# Cunard Calamanda/Coronade



## roadster (Aug 28, 2007)

Anyone any photos of these vessels or any idea what happened to them?


----------



## gdynia (Nov 3, 2005)

Cunard Calamanda as follows

78 IONIAN CARRIER - 87 ODIGITRIA B. - 87 MASTROGIORGIS B. - 95 BUYUK ANA - 01 YU

Broken up in Alang 18.12.01

Cunard Carronade as follows

78 OLYMPIC HISTORY - 87 CHARALAMBOS B. - 89 CHARALAMBOS - 90 CHARALAMBOS B. - 95 MERYEM ANA

Broken up in Alang 19.03.02


----------



## exsailor (Dec 18, 2005)

Photo of 'Calamanda' at http://www.schiffspost.com/flotte_c07.htm
Click right arrow for photo of 'Carrnade' and other Cunard bulkers.

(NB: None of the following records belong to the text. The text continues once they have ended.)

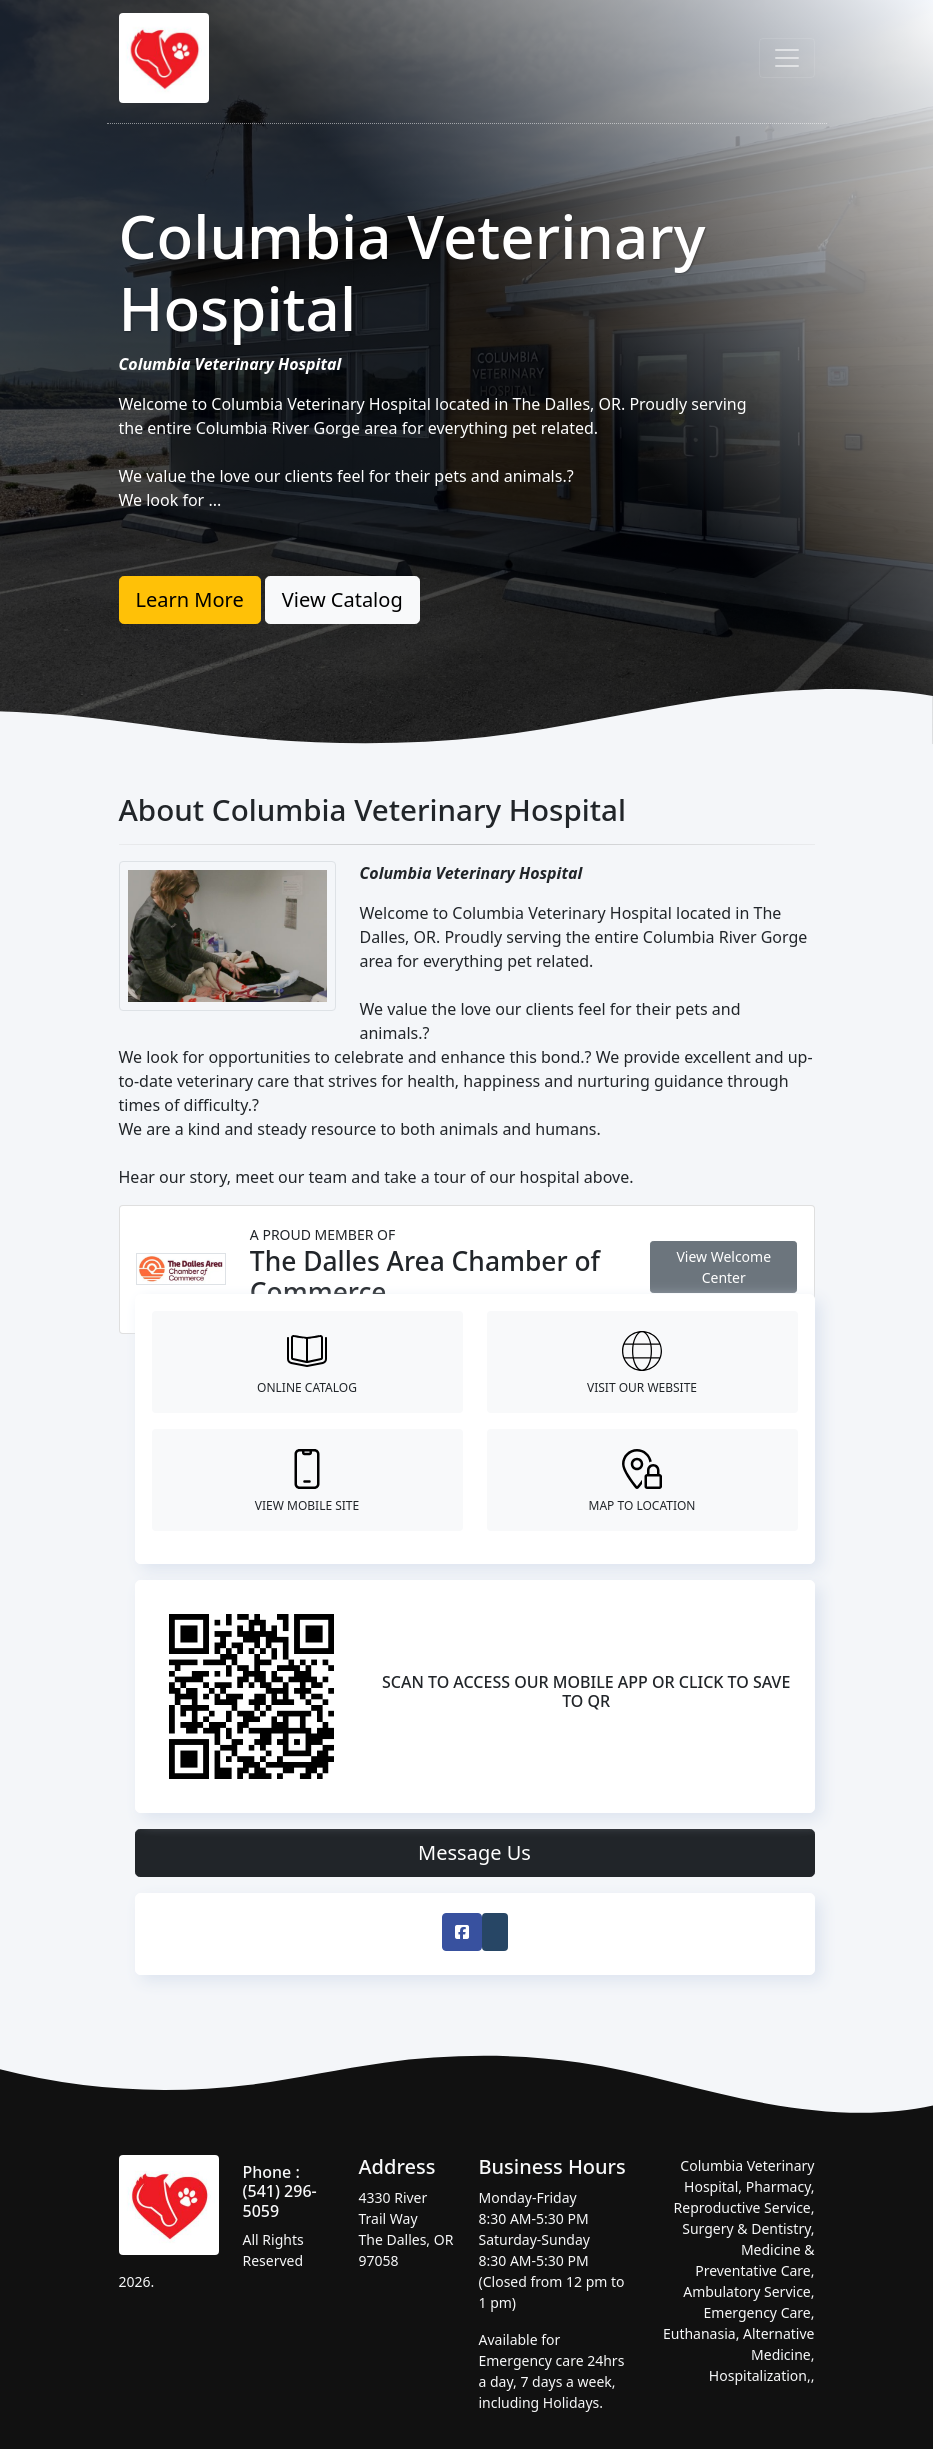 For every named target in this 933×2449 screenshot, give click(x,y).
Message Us (474, 1852)
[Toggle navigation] (787, 58)
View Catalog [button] (342, 599)
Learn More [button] (190, 599)
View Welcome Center (723, 1267) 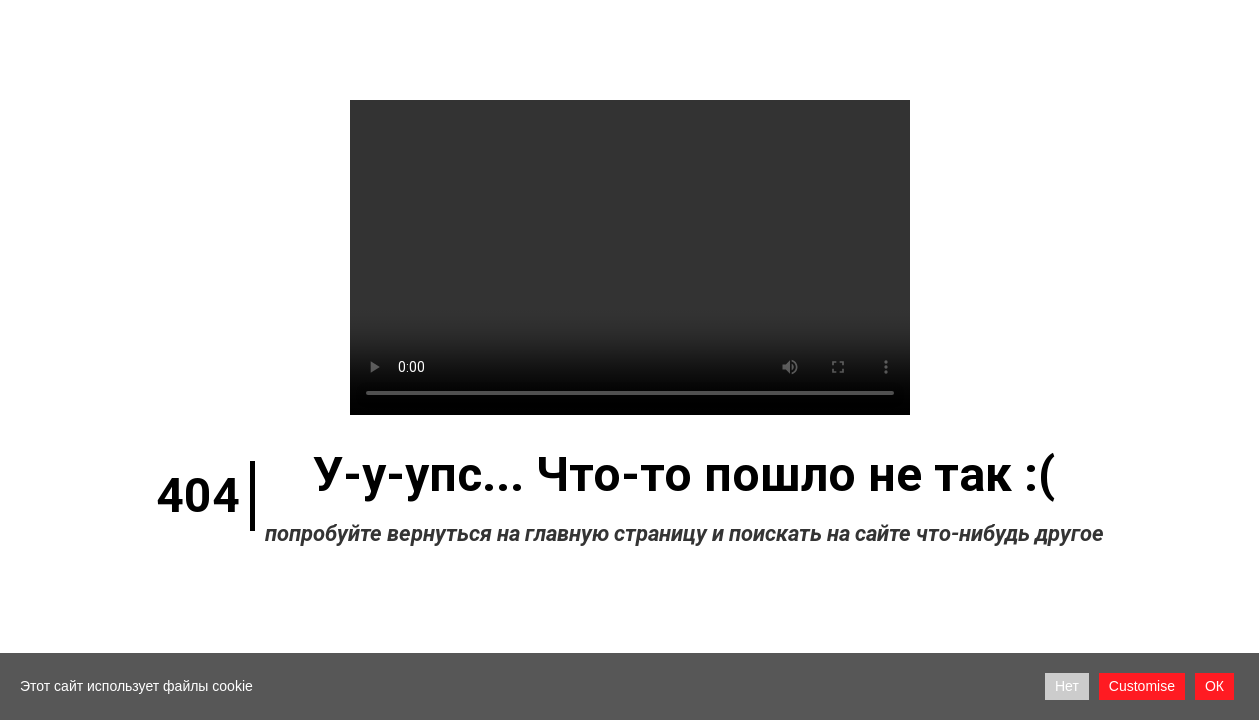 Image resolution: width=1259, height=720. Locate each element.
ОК (1214, 686)
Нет (1067, 686)
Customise (1142, 686) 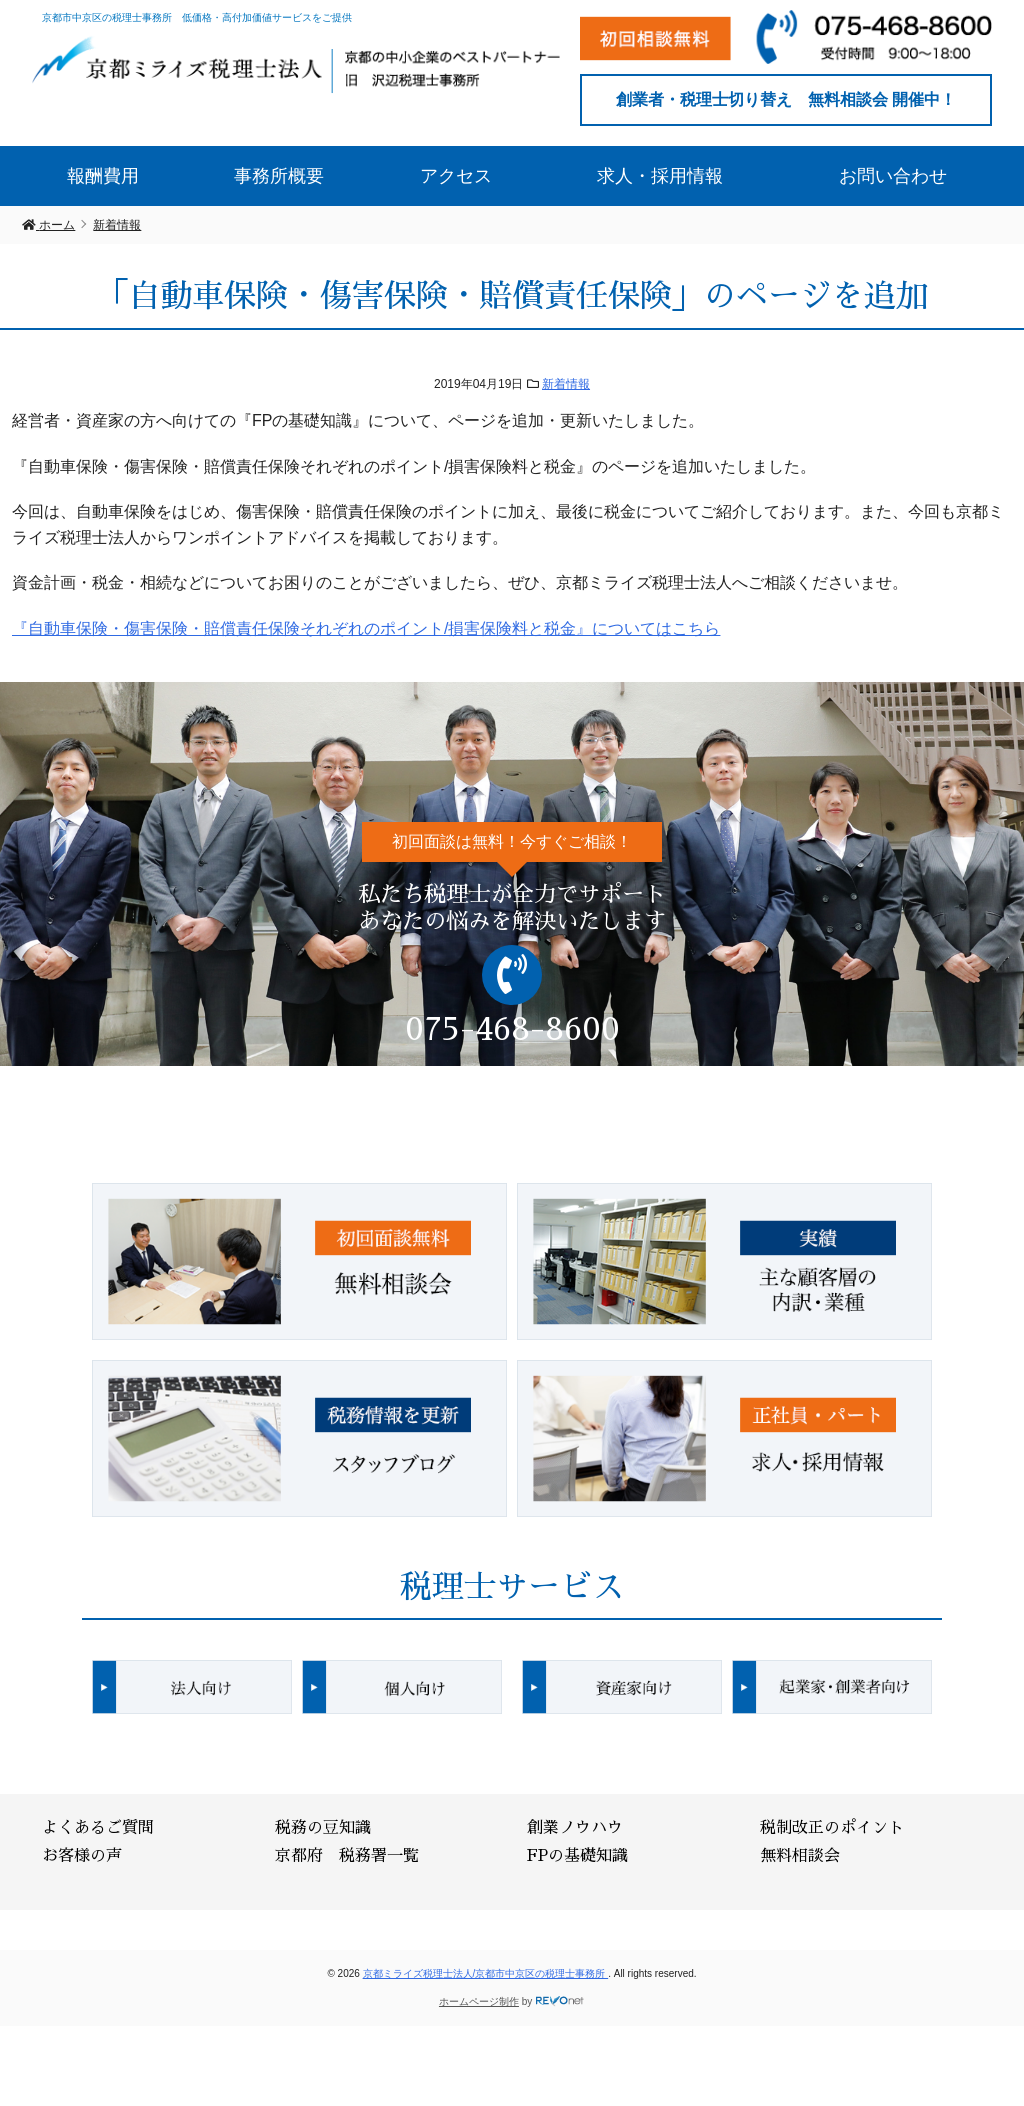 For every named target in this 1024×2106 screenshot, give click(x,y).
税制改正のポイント (832, 1828)
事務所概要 (279, 176)
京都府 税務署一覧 (347, 1856)
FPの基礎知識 (577, 1856)
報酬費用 (103, 176)
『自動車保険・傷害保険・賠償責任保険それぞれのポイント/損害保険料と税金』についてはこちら (366, 628)
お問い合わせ (893, 176)
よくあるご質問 (98, 1828)
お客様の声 (82, 1856)
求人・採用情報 (660, 176)
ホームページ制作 (479, 2001)
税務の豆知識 (323, 1828)
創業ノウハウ (575, 1828)
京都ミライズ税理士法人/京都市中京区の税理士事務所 (486, 1973)
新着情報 (566, 384)
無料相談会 (800, 1856)
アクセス (456, 176) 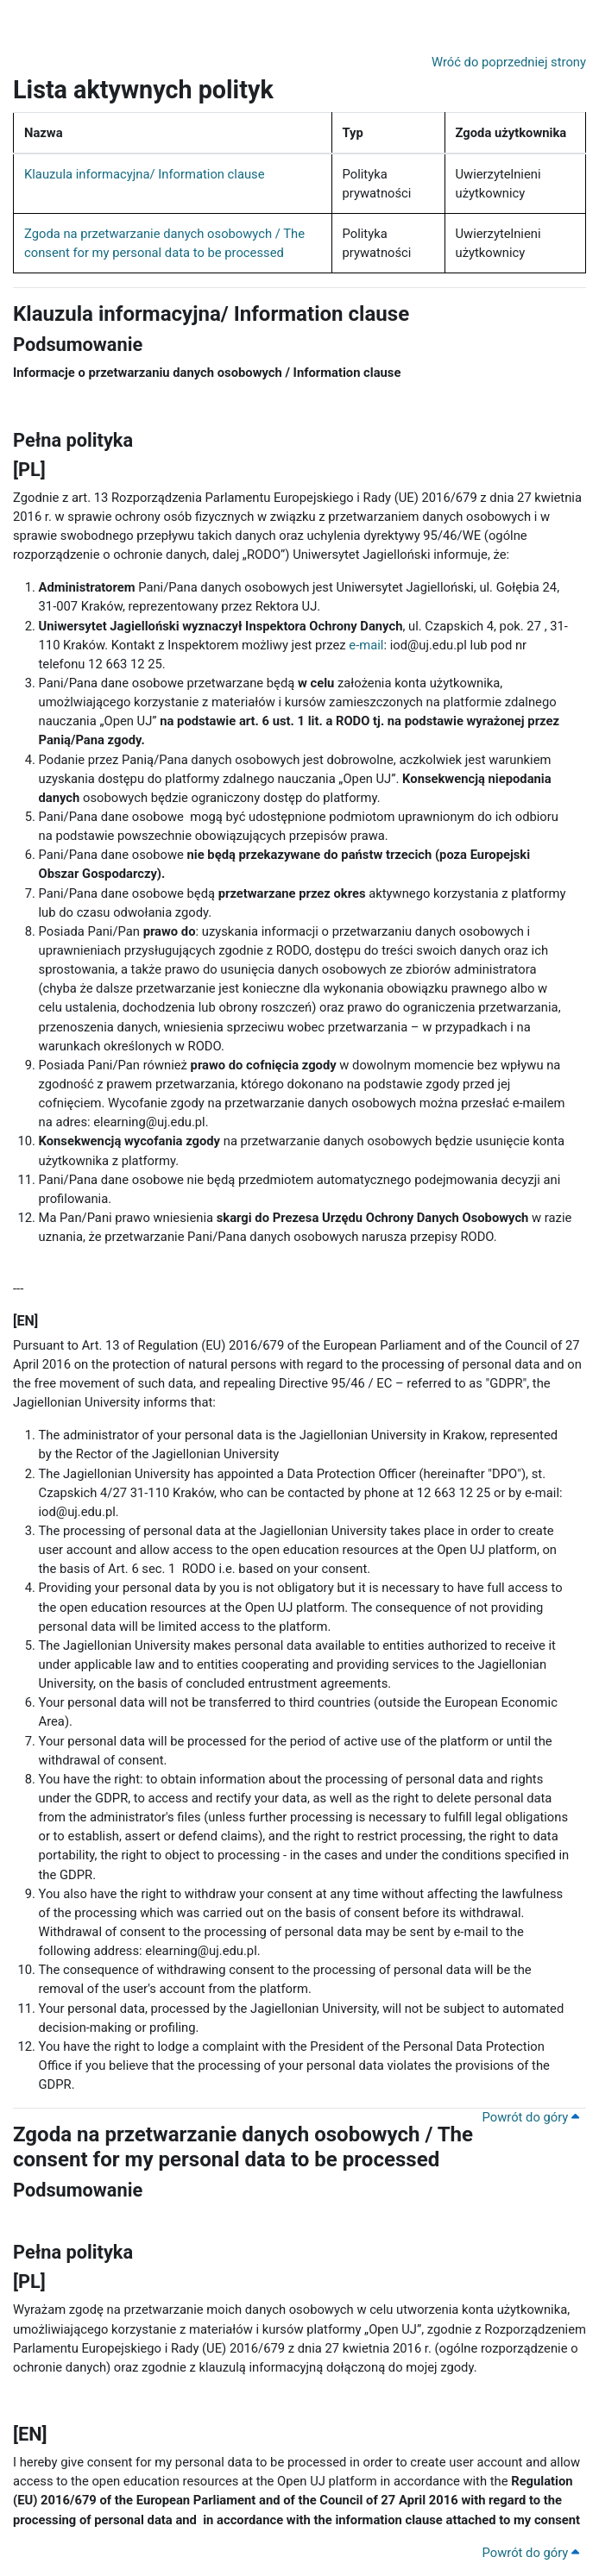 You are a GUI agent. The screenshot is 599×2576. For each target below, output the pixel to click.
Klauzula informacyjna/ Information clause (144, 174)
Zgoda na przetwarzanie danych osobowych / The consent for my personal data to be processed (243, 2147)
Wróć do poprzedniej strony (509, 62)
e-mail (366, 645)
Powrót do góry (530, 2117) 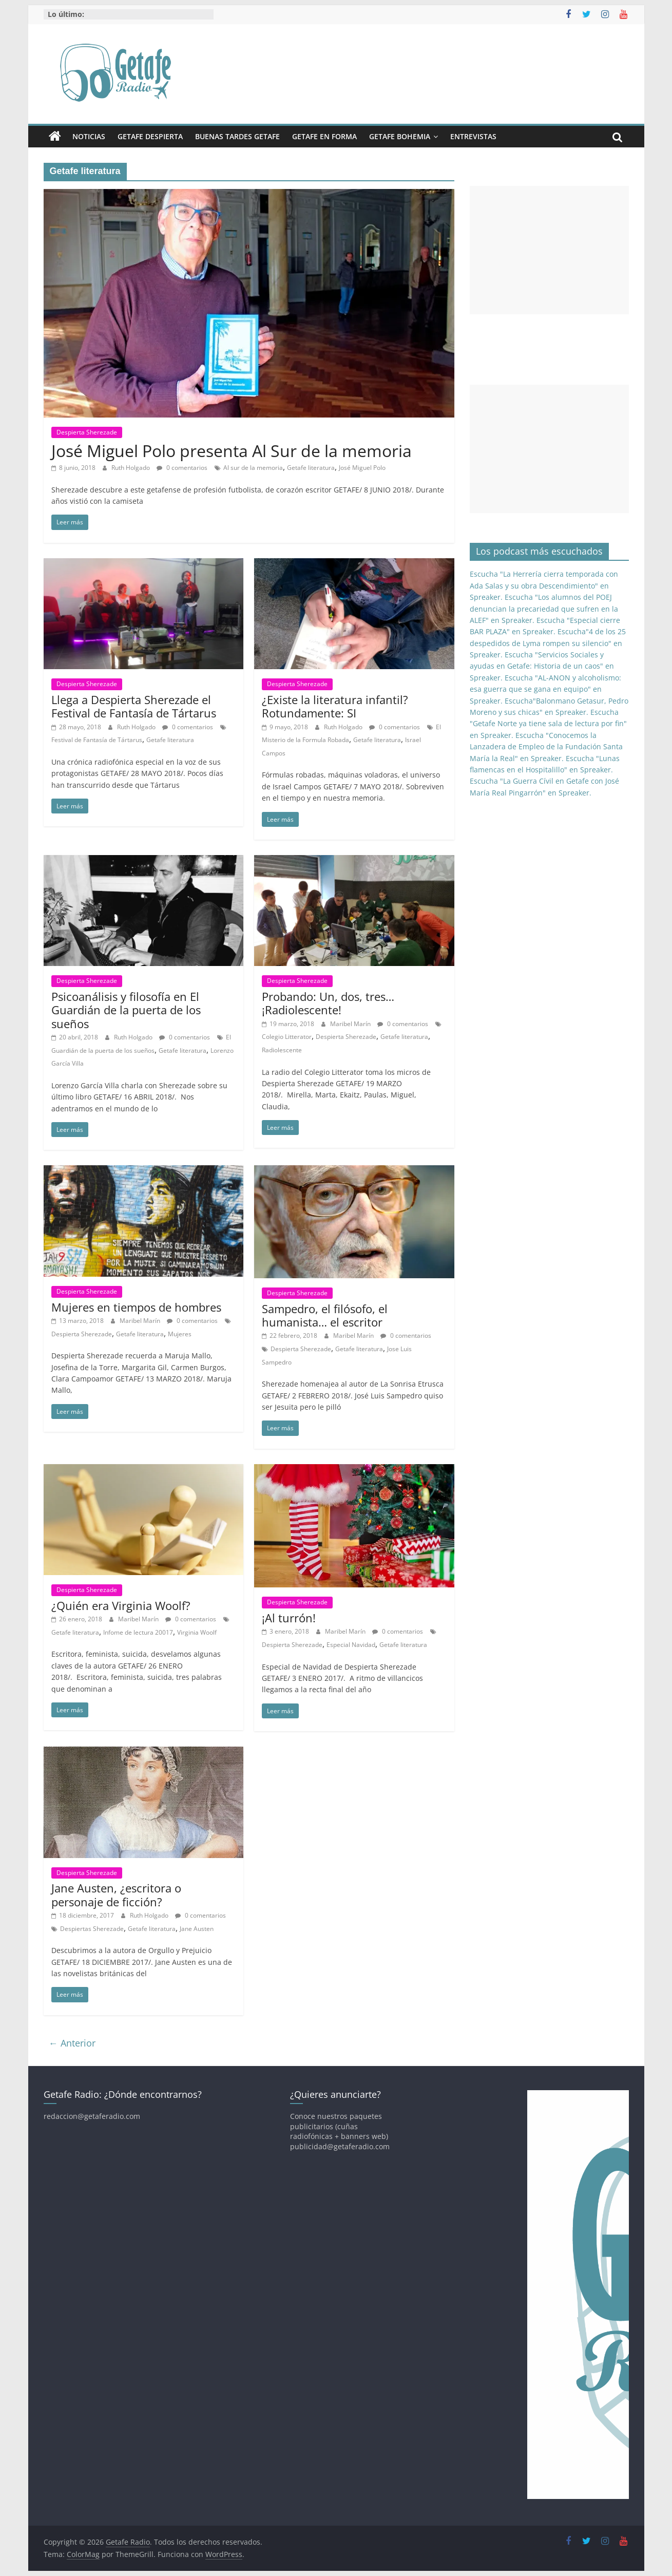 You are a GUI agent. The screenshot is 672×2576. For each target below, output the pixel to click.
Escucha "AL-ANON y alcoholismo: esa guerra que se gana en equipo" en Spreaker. (545, 689)
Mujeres (179, 1334)
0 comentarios (182, 467)
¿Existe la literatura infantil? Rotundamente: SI (335, 706)
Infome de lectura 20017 (138, 1632)
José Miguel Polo (362, 467)
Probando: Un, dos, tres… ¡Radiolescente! (328, 1003)
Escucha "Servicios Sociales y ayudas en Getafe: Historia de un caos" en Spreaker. (542, 666)
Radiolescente (282, 1050)
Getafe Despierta (150, 136)
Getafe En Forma (324, 136)
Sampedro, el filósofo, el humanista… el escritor (325, 1315)
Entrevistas (473, 136)
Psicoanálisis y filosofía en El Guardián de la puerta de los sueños (126, 1010)
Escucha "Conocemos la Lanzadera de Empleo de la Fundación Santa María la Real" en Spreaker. (546, 746)
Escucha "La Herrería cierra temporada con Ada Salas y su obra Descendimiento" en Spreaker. (544, 585)
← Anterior (72, 2043)
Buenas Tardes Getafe (237, 136)
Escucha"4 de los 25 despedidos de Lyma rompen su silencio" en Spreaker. (548, 643)
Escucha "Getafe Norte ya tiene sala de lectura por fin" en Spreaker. (548, 723)
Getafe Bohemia (399, 136)
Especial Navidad (351, 1644)
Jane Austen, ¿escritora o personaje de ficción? (116, 1894)
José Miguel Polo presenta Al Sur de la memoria (231, 451)
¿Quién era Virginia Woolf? (120, 1605)
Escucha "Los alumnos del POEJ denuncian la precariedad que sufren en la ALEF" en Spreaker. (544, 608)
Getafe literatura (311, 467)
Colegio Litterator (287, 1036)
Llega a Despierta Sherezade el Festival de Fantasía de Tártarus (133, 706)
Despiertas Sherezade (92, 1928)
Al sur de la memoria (253, 467)
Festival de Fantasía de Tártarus (96, 739)
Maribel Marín (351, 1023)
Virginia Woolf (197, 1632)
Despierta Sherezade (86, 432)
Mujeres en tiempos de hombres (136, 1307)
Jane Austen (197, 1928)
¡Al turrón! (289, 1617)
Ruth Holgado (131, 467)
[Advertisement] (549, 250)
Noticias (88, 136)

For the Cunard reefer boys - same link then click left to Page 4 for a photo of 'Carmania' (ex 'Orange' - one of my old ships) with Cunard funnel, then click to Page 3 for 'Carinthia'. Scroll down that page and see 4 reefers laid-up at Birkenhead.

Regards,
Dennis.


----------



## Flixtonian (Aug 20, 2008)

I sailed on Aeneas (ex Cunard Carronade) in `84/85 as 2/0, whilst she was operated by TMA of Monaco. I think she was Spanish built, and one of a series of 6? We traded mainly from Antwerp into the Great Lakes, steel inbound, grain out.
Good strong ship.


----------